• [Directions for this task] Transcribe all records verbatim.

• [Task input]

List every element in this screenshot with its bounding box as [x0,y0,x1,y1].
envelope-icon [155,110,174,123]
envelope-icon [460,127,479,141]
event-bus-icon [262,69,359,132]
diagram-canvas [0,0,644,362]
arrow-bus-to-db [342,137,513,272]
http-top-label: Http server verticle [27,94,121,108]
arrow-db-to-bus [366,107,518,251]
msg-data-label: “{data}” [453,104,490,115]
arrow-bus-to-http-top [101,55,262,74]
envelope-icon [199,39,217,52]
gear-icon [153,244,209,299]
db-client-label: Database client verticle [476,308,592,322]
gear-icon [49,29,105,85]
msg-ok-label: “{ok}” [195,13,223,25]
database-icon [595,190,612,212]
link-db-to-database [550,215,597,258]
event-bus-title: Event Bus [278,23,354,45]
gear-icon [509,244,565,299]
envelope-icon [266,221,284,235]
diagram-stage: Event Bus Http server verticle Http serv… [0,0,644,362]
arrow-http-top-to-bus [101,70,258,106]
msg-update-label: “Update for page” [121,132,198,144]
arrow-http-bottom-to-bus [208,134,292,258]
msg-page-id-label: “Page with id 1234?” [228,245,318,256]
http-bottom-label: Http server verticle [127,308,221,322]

• [Written response]
List every element in this screenshot with its bounding box as [x0,y0,x1,y1].
envelope-icon [155,110,174,123]
envelope-icon [460,127,479,141]
event-bus-icon [262,69,359,132]
diagram-canvas [0,0,644,362]
arrow-bus-to-db [342,137,513,272]
http-top-label: Http server verticle [27,94,121,108]
arrow-db-to-bus [366,107,518,251]
msg-data-label: “{data}” [453,104,490,115]
arrow-bus-to-http-top [101,55,262,74]
envelope-icon [199,39,217,52]
gear-icon [153,244,209,299]
db-client-label: Database client verticle [476,308,592,322]
gear-icon [49,29,105,85]
msg-ok-label: “{ok}” [195,13,223,25]
database-icon [595,190,612,212]
link-db-to-database [550,215,597,258]
event-bus-title: Event Bus [278,23,354,45]
gear-icon [509,244,565,299]
envelope-icon [266,221,284,235]
diagram-stage: Event Bus Http server verticle Http serv… [0,0,644,362]
arrow-http-top-to-bus [101,70,258,106]
msg-update-label: “Update for page” [121,132,198,144]
arrow-http-bottom-to-bus [208,134,292,258]
msg-page-id-label: “Page with id 1234?” [228,245,318,256]
http-bottom-label: Http server verticle [127,308,221,322]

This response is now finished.